As we look at the potential of a 2021 lacrosse season, we should spend some time before preseason planning ways to make the season fun and player-centered. Fun and player-centered, one of the US Lacrosse Core Values of Athlete Development, is a reminder to keep the experience about the players. How do we do that? Here are six ways to create the experience your players want for the upcoming lacrosse season (and beyond): 

#1 Ask players (of all ages) what they want from you as a coach and what they want from the team. 

2014 study from George Washington University asked kids why they participate in sports. Project Play’s Play 1 helps summarize George Washington University’s study and reaffirms that FUN is the top reason why players participate in sport. The most fun things are trying their best, playing well/together as a team, and exercising. The less fun things include winning (ranked 48 out of 81), traveling to new places for competition (ranked 73 out of 81), and pictures being taken ranked last. Once we ask our players what they want, we can build our seasons around mutual goals and interests. 

#2 Create opportunities for creativity, learning, and play. 

Having station-based practices is helpful—especially in times of social distancing. With stations, you can create small groups that allow for less waiting and more opportunities to play. Additionally, allowing time for athletes to create their own games and make decisions within the stations allows them to learn, make decisions, and be creative. As they do this in practice, they’ll be more confident to do so in competition. 

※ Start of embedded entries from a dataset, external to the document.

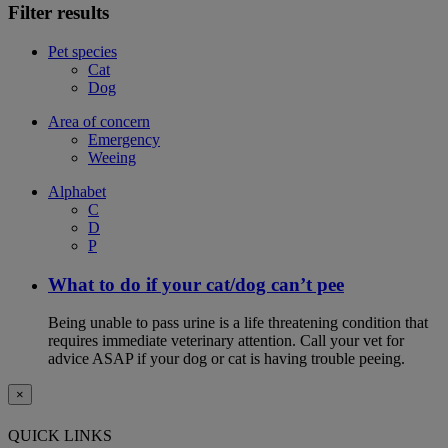
Filter results
Pet species
Cat
Dog
Area of concern
Emergency
Weeing
Alphabet
C
D
P
What to do if your cat/dog can’t pee
Being unable to pass urine is a life threatening condition that
requires immediate veterinary attention. Call your vet for
advice ASAP if your dog or cat is having trouble peeing.
×
QUICK LINKS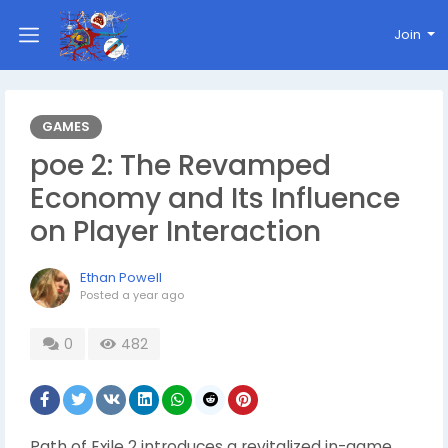
Join
GAMES
poe 2: The Revamped
Economy and Its Influence
on Player Interaction
Ethan Powell
Posted
a year ago
0
482
Path of Exile 2 introduces a revitalized in-game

#3 Encourage players to participate in other sports and/or physical activities. 

Playing games like tag or a mashup of ultimate frisbee and lacrosse helps players translate skills from one sport to another. When they’re not in season, encourage your players to rest and take part in non-lacrosse activities—such as hiking, swimming, biking, dance, gymnastic, or playing another sport. The important thing is that players have adequate time to rest, as well as time to use their muscles in different ways. Another bonus is that players learn to be coached by other voices and can become better teammates as a result. 

#4 Understand physical movement and the capabilities of the age group you coach. 

We want players to be confident and able to move to the best of their abilities, however, it is important for us as coaches to understand what their bodies are capable of based on their chronological age. Hence why we should not train 10-year-olds or even 14-year-olds like adult, professional athletes. Likewise, if we work with older players, we cannot assume they can move confidently with their bodies. Be sure to evaluate the movements of players consistently so that you give them adequate tasks and games that are appropriate for them. 

#5 Keep Learning! 

Being a trained/certified coach will provide you with the opportunity to give your players a better experience overall. Continuous learning helps you stay current on the research and the most up-to-date information necessary to develop and protect you and your players. Additionally, being trained demonstrates to your players, your fellow coaches and the lacrosse community that you’re committed to personal development to better serve your players. Learning goes beyond x’s and o’s—it includes the WHY behind it all, such as up-to-date safe practice protocols, and building positive team cultures. 

#6 Plan activities and games that are developmentally appropriate and an environment that is welcoming to all. 

Players need to have a sense of safety and belonging on their team. Once they have that, activities and games should meet them where they are (developmentally) so they can learn and grow. For example, the game Hungry Hippos in US Lacrosse’s Mobile Coach App can be used to work on the skill of ground balls at any age level. For 8-year-old players, they may play the game without sticks or maybe just add sticks. For 14-year-old players, they may play the game with an option to pass or finish with a shot on goal. Adding progressions and constraints gives numerous possibilities to tailor games to the age group you are coaching. 

Overall, the goal is not just for players to have fun, but for you, the coach, to have fun as well! Hopefully, these six ways will help you have a fun, player-centered 2021 lacrosse season. 

Lauren Davenport is the manager of athlete development at US Lacrosse. She has coached lacrosse at the youth, high school and collegiate levels.